Il ne faut donc pas opposer les deux, mais bien voir leurs relations, pour proposer des solutions qui assurent le bien-être des populations, en même temps que la préservation autant que ce peut, des écosystèmes. Je préfère d’ailleurs cette notion de bien-être à celle de "développement", qui ne signifie plus grand chose. "développement" de quoi ?
Bonjour,
Pour avoir une idée de la mafia autour de l’orpaillage, je vous invite à voir et avoir un regard critique sur ce documentaire : Guyane : la loi de la jungle (url=http://video.google.com/videoplay?d...)

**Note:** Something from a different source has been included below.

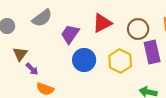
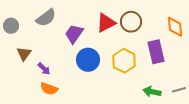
brown circle: (138, 29) -> (131, 22), moved
purple arrow: (32, 69) -> (44, 69), moved

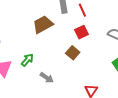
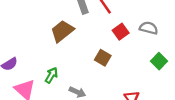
red square: (82, 32) -> (121, 32), moved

Commentaire aux remarques de Capitaine Poltron. Vous avez raison d’une certaine façon. Néanmoins, quand vous interrogez le chef de tribu d’Antecume Pata, ce que les services de métropole proposent comme "développement" ne lui correspond pas. Il recherche à ce que juridiquement la propriété foncière et collective soit reconnue, que les amerindiens soit reconnus comme un peuple spécifique nécessitant des droits culturels particuliers. Il est clair que dans les "vieilles" générations, on voit bien le délitement de la société traditionnelle, notament ces quarante dernières années. Entre orpaillage, abandon de la mise en valeur des ressources locales, abandon des savoir faire pour cette mise en valeur, la cohésion sociale se détruit et fait passer les sociétés traditionnelles de la pauvreté à la misère. Je ne sais pas si l’apport d’une richesse extérieure, notamment grâce au RMI, a permis à la société amerindienne de se "développer". Néanmoins, maintenant que la destructuration de la société traditionnelle amerindienne a commencé à avoir lieu, certains jeunes, assez adaptables au modernisme, aspirent à acceder à votre "développement". Pour les marrons du fleuve, c’est la même question, avec une question d’accès à la nationalité française. Au delà de la société amerindienne, la Guyane connait un changement démographique important qui remet en cause des équilibres sociaux et culturels et qui perturbent certaines populations. Parmi elles, les amérindiens évidemment, mais aussi les métro et les créoles qui souffrent d’une concurrence avec de nouvelles populations brésilienne, haïtienne.
Malheureusement, il n’y a plus de notions alternatives de développement europeanocentré. Et pourtant certaines populations ont besoin que l’on comprenne qu’il en faille de nouvelles. La question du développement ne peut souffrir d’une pensée unique. Que veut dire "développement" pour vous ?
pour le développement, je ne pense pas en avoir une conception bien originale : meilleure santé, éducation, liberté politique, libération de la femme etc.. et pour paraphraser les écritures, cherchez d’abord la richesse, et tout cela vous sera donné par surcroît.
Le lien que je vous propose plus avant ne marche pas. Voici un nouveau lien :
Merci beaucoup, Yannick, pour le lien à cette vidéo. Cela a l’air tout à fait intéressant. C’est réellement dommage que ce film n’ait pas pu trouvé de distributeur. Au moins il y a cette version Internet.